Mayor's Office of Climate and Environmental Justice is a municipal executive office charged with coordinating urban climate change mitigation and adaptation policies alongside environmental justice efforts in cities. It routinely partners with agencies such as Environmental Protection Agency, Department of Energy, National Oceanic and Atmospheric Administration, United States Green Building Council, and civic institutions including United Nations Environment Programme, World Resources Institute, and Natural Resources Defense Council.

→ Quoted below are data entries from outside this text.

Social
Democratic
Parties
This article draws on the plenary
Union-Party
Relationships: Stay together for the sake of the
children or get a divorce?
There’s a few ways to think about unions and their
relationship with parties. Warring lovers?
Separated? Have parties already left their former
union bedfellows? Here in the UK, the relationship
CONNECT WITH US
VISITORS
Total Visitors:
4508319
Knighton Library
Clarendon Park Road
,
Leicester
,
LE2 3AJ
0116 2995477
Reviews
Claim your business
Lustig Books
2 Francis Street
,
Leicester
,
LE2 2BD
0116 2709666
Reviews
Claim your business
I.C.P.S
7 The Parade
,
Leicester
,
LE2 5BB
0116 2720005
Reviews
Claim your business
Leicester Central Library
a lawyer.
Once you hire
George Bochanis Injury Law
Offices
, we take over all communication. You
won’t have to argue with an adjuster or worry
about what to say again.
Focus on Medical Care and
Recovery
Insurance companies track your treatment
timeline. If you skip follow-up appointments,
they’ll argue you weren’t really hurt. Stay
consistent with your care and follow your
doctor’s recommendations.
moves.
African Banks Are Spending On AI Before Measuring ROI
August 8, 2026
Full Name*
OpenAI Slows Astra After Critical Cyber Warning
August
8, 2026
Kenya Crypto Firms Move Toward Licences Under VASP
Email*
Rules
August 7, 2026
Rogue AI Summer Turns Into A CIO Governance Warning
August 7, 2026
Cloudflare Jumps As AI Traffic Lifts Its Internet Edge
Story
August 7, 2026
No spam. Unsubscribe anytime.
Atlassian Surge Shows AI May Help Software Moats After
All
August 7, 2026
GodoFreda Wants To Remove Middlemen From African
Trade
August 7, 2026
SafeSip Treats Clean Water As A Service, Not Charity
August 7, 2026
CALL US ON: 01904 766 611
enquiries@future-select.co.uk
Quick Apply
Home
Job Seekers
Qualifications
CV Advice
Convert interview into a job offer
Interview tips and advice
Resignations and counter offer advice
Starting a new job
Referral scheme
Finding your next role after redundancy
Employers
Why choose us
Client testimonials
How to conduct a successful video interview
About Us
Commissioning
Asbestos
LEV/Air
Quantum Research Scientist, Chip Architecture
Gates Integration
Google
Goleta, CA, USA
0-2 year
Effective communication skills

The office operates at the intersection of municipal planning, public health, and civil rights, engaging institutions like Harvard University, Columbia University, Massachusetts Institute of Technology, Princeton University, and UC Berkeley for research, while liaising with international networks such as C40 Cities Climate Leadership Group, ICLEI, Urban Climate Change Research Network, Global Covenant of Mayors for Climate & Energy, and ICLEI Local Governments for Sustainability.

History

Origins trace to aftermaths of events like Hurricane Katrina, Superstorm Sandy, and policy shifts following the Paris Agreement, prompting mayoral offices to form specialized units comparable to entities in cities like New York City, Los Angeles, Chicago, San Francisco, and Seattle. Early models drew on frameworks from the Clean Air Act, National Environmental Policy Act, and programs administered by California Air Resources Board, New York State Energy Research and Development Authority, and Regional Greenhouse Gas Initiative. Political influences include administrations of figures such as Michael Bloomberg, Bill de Blasio, Eric Garcetti, London Breed, Maya Wiley, and Bill de Blasio's predecessors, and advocacy by organizations like Sierra Club, 350.org, Greenpeace, and Earthjustice.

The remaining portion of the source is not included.